> [The task] Copy out all the lines of the data precisely, omitting any pictures.

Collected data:
:::::

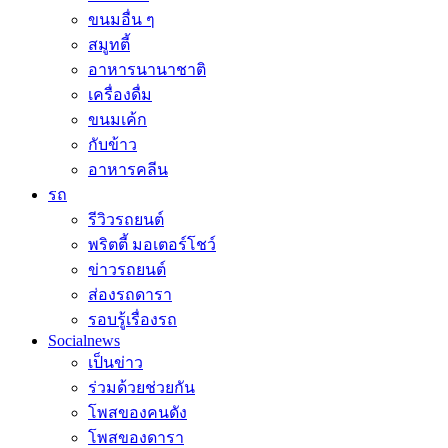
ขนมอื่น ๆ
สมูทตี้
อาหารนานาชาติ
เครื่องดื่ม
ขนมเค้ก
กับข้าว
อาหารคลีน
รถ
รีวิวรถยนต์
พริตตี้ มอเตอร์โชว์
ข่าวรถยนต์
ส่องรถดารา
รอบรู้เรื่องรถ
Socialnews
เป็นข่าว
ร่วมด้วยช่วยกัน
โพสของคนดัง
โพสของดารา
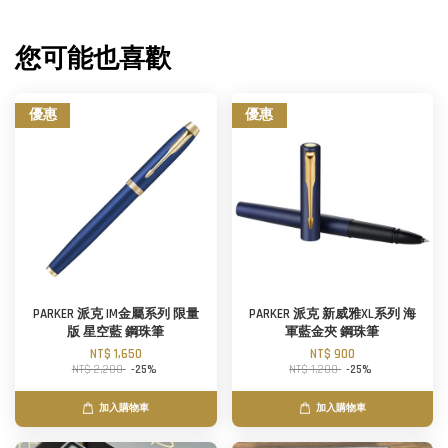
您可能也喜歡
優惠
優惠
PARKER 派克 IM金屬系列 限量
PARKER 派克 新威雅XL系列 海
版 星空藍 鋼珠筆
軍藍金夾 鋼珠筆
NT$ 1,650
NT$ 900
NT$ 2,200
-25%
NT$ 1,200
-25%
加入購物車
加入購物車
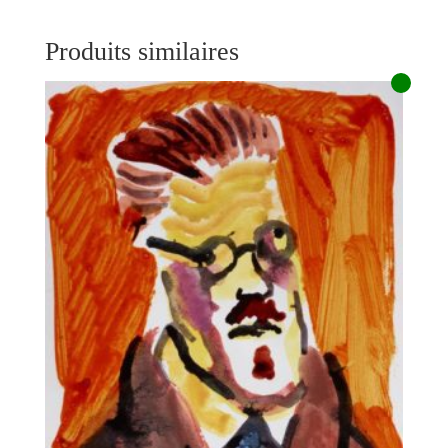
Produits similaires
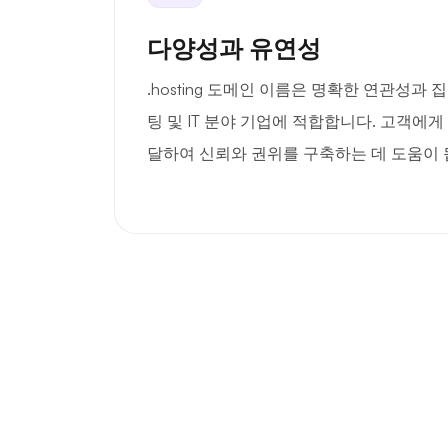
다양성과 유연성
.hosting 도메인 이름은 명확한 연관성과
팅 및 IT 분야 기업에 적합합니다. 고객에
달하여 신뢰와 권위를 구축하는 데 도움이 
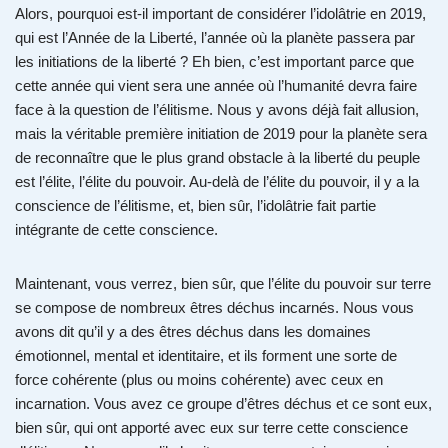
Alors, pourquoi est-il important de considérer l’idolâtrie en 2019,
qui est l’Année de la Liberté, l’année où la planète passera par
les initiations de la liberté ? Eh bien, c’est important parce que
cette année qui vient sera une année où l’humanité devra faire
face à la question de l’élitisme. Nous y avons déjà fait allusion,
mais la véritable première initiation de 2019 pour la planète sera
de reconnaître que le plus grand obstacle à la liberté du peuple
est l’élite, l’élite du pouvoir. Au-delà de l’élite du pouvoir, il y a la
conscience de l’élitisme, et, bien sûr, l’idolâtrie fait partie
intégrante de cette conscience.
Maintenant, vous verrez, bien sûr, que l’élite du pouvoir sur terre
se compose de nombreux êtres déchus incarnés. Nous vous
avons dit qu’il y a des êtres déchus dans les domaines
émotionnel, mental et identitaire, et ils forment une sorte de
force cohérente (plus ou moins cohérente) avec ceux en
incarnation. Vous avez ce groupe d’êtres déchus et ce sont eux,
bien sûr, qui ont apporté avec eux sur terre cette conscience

:::::

> [Solution]
ขนมอื่น ๆ
สมูทตี้
อาหารนานาชาติ
เครื่องดื่ม
ขนมเค้ก
กับข้าว
อาหารคลีน
รถ
รีวิวรถยนต์
พริตตี้ มอเตอร์โชว์
ข่าวรถยนต์
ส่องรถดารา
รอบรู้เรื่องรถ
Socialnews
เป็นข่าว
ร่วมด้วยช่วยกัน
โพสของคนดัง
โพสของดารา
您可能也喜歡
優惠
優惠
PARKER 派克 IM金屬系列 限量
PARKER 派克 新威雅XL系列 海
版 星空藍 鋼珠筆
軍藍金夾 鋼珠筆
NT$ 1,650
NT$ 900
NT$ 2,200
-25%
NT$ 1,200
-25%
加入購物車
加入購物車
Produits similaires
다양성과 유연성
.hosting 도메인 이름은 명확한 연관성과
팅 및 IT 분야 기업에 적합합니다. 고객에
달하여 신뢰와 권위를 구축하는 데 도움이 
Alors, pourquoi est-il important de considérer l’idolâtrie en 2019,
qui est l’Année de la Liberté, l’année où la planète passera par
les initiations de la liberté ? Eh bien, c’est important parce que
cette année qui vient sera une année où l’humanité devra faire
face à la question de l’élitisme. Nous y avons déjà fait allusion,
mais la véritable première initiation de 2019 pour la planète sera
de reconnaître que le plus grand obstacle à la liberté du peuple
est l’élite, l’élite du pouvoir. Au-delà de l’élite du pouvoir, il y a la
conscience de l’élitisme, et, bien sûr, l’idolâtrie fait partie
intégrante de cette conscience.
Maintenant, vous verrez, bien sûr, que l’élite du pouvoir sur terre
se compose de nombreux êtres déchus incarnés. Nous vous
avons dit qu’il y a des êtres déchus dans les domaines
émotionnel, mental et identitaire, et ils forment une sorte de
force cohérente (plus ou moins cohérente) avec ceux en
incarnation. Vous avez ce groupe d’êtres déchus et ce sont eux,
bien sûr, qui ont apporté avec eux sur terre cette conscience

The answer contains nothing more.